For less rabid sorts, however, the religion of nature is rooted in the ancient vision of the innocent and half-naked noble savage, free of all need and care, eating fresh fruit and sleeping under an oak tree just after sipping his fill from a fresh babbling brook (or today, perhaps, from a bottle of Pinot Noir around the campfire). In short, at the back of this environmental consciousness (where dire warnings about global warming, excess human population, and filthy industrial activity are linked) a pristine purity beckons. I have felt its pull myself. Who hasn’t? But it is precisely the presence – and prevalence - of certain of these unbalanced and pseudo-mystical motivations that turn up in the “science” of climate change that suggests we ought to question all statements made about global warming (and many other environmentalist claims, too).

In what follows there is an underlying question present. Namely, given that all weather systems are chaotic by definition, and that humans have failed miserably at modeling and predicting the outcomes of even very limited chaotic systems such as river currents, wave action, or even fluctuating water pressure flowing through an ordinary pipe, or clouds forming overhead in the next few minutes … How is any prediction about such a vast and complicated subject possible?

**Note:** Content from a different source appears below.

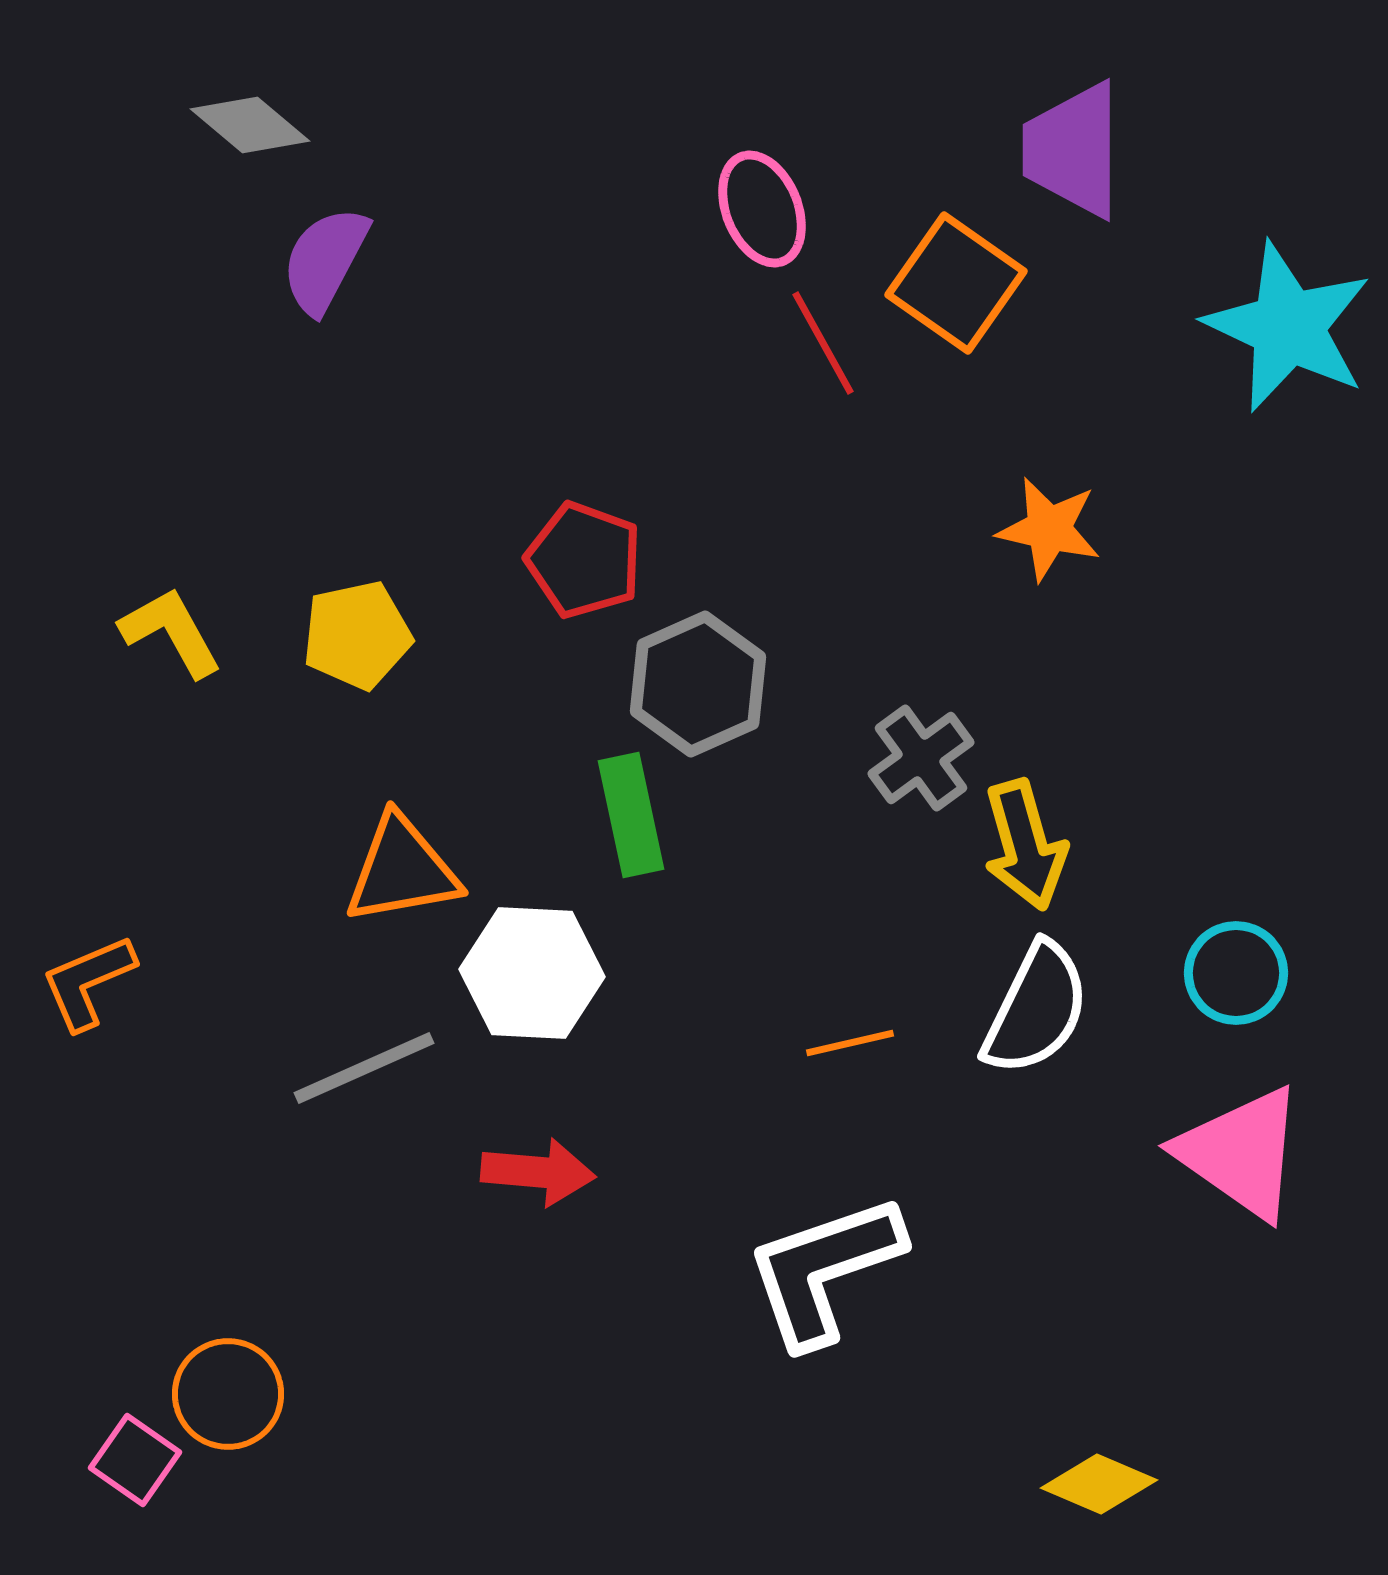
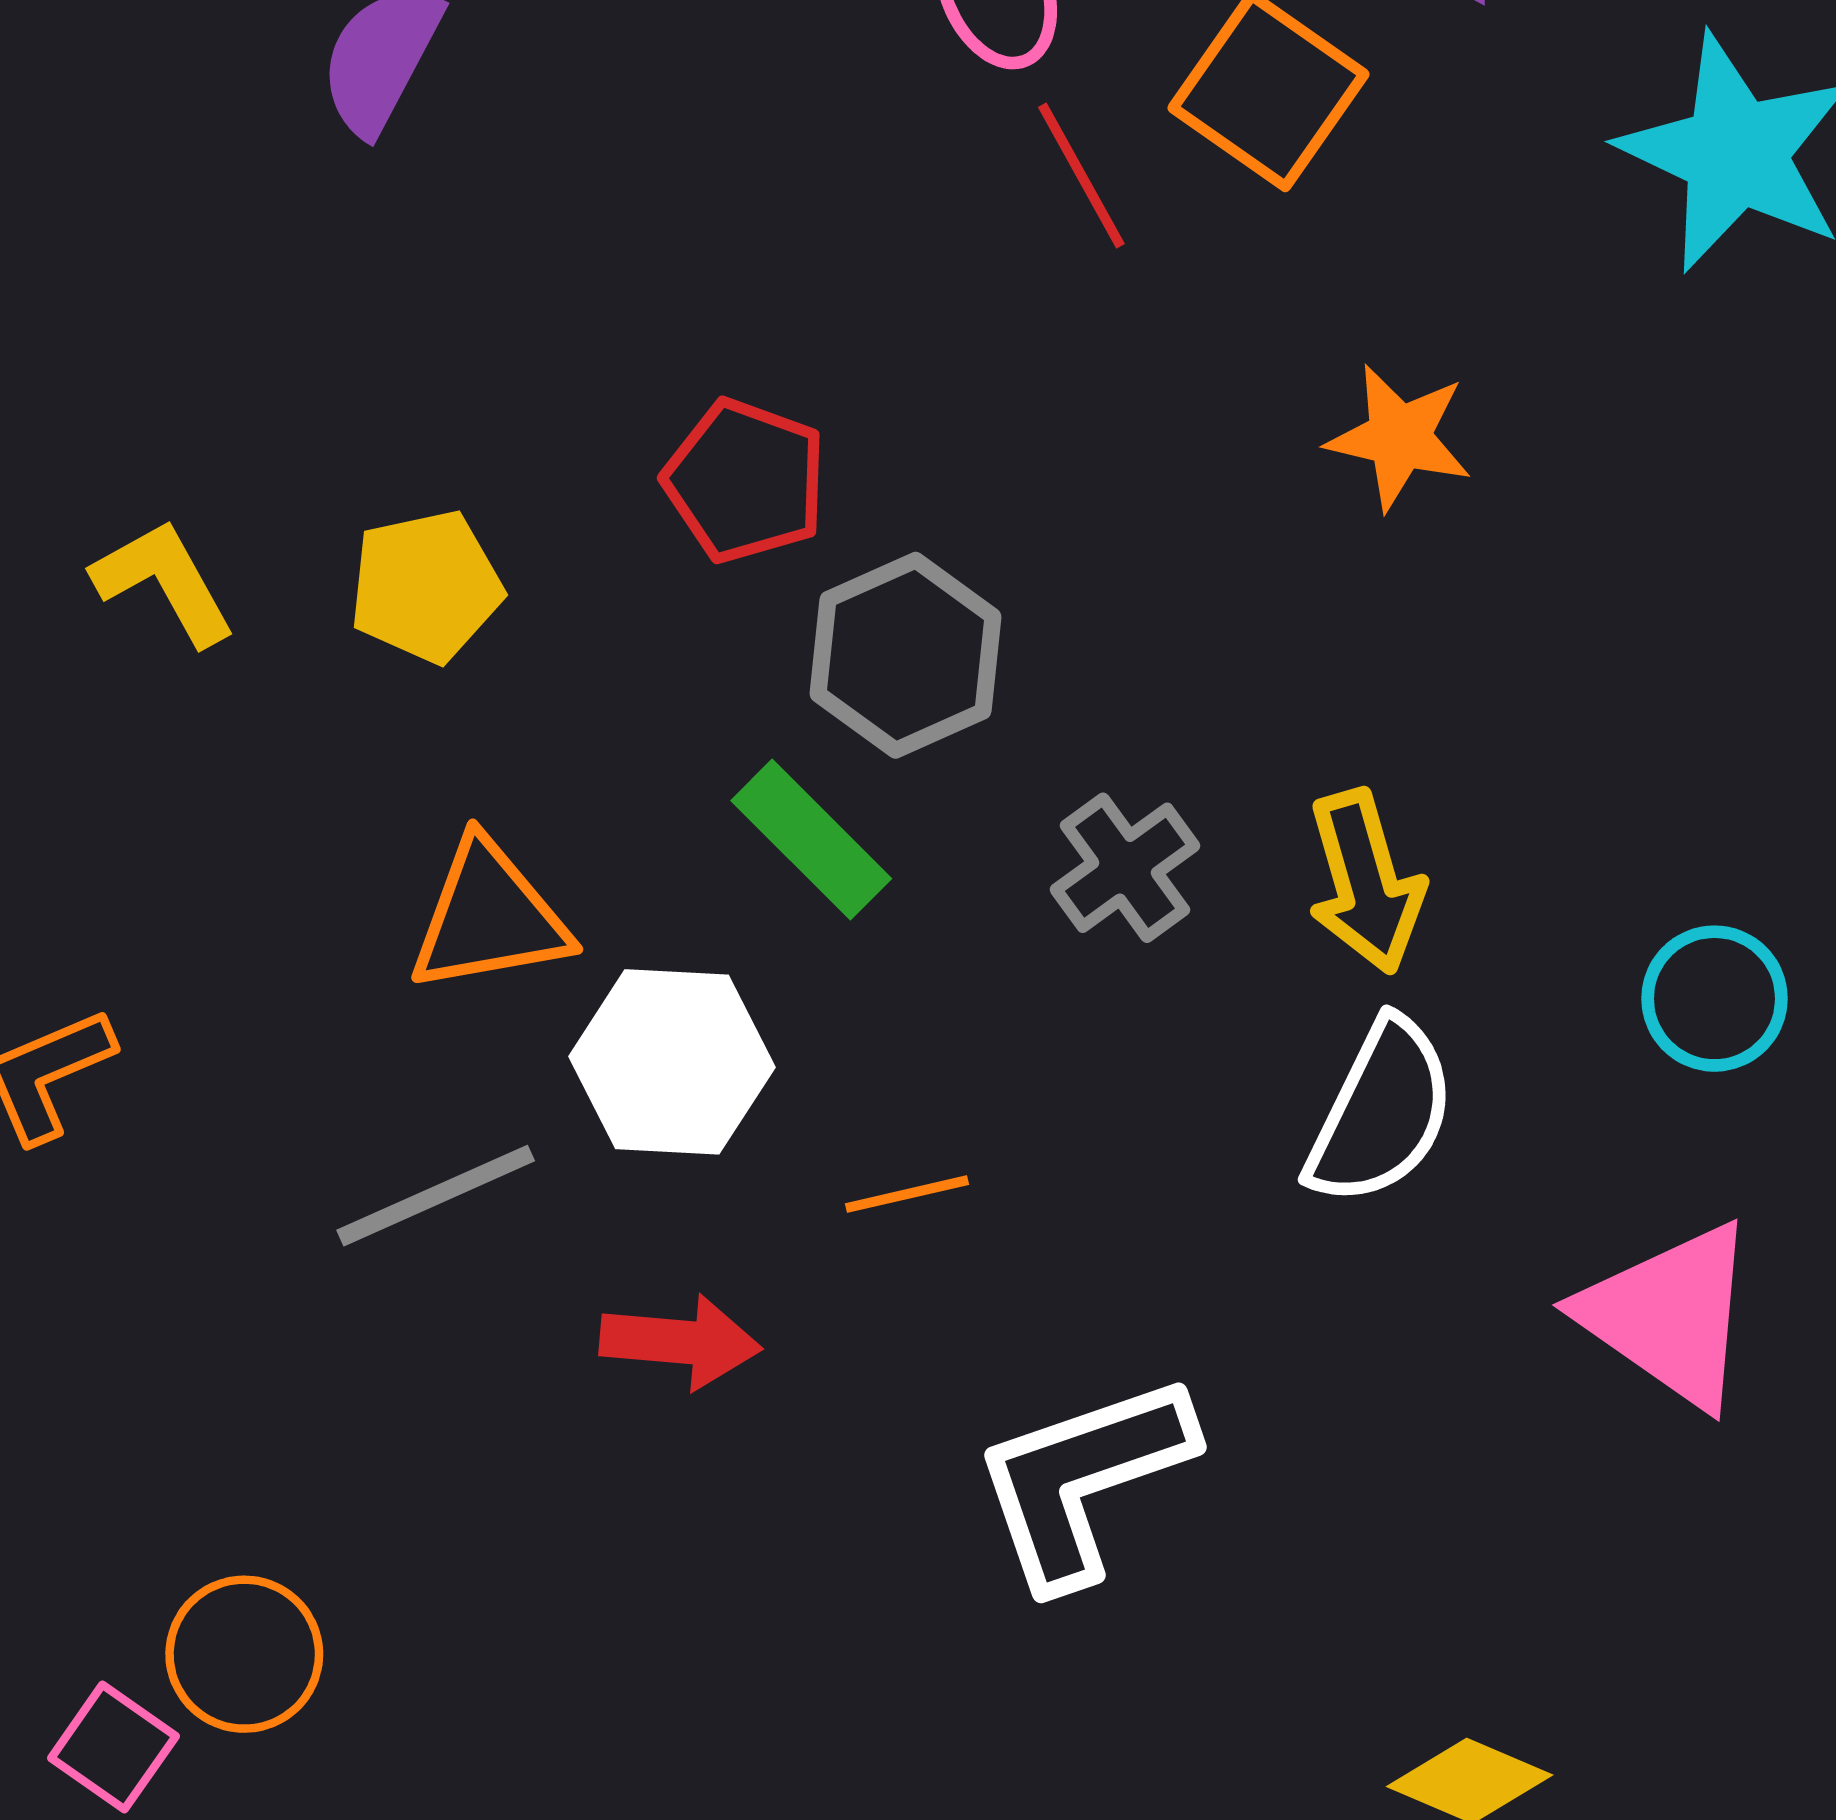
gray cross: (921, 758) -> (1125, 868), moved
green rectangle: (631, 815) -> (811, 840), turned -33
cyan circle: (1236, 973) -> (1714, 999), moved
orange line: (850, 1043) -> (907, 1194), moved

Is the Earth Warming or Cooling?

The consensus now seems to be that some cooling as well as warming has occurred in the last century, and on balance, slightly more of the latter than the former. But I don’t think anyone knows for sure, because on a daily basis the “temperature” of Earth (here, you must specify land surface, ocean, mountain, or atmospheric temperatures) never stays the same. On the sunny side of the globe the sun’s heat at some hundreds of degrees Celsius is intense and is fortunately for us prevented by our thin atmosphere from boiling our blood. On the night side the same atmosphere (thanks to its greenhouse effect) traps the heat raised in the day and, combined with the warmed up soil, water, rock and foliage, prevents cooling that otherwise at minus hundreds of degrees C would freeze us solid by morning. So the entire planet is rolling from exposure to extreme heat to cold every 24 hours. The result is that it is either warming or cooling in millions of different places all the time, night and day. And so, despite what we hear from political agencies such as the “Intergovernmental Panel on Climate Change” (IPCC) that there is definitely “global warming,” not all climatologists agree. Some of those who disagree most energetically, such as Dr. Richard Lindzen, and those who participated in the BBC’s “Great Global Warming Swindle” show of March, 2007 were themselves contributors to the latest IPCC report. They say the science in that report is unreliable at best “because there is considerable uncertainty in current understanding of how the climate system varies naturally.” As a result, they conclude, “current estimates of the magnitude of future warming should be regarded as tentative and subject to future adjustments (either upward or downward)” (National Post, Dec. 22, 2006).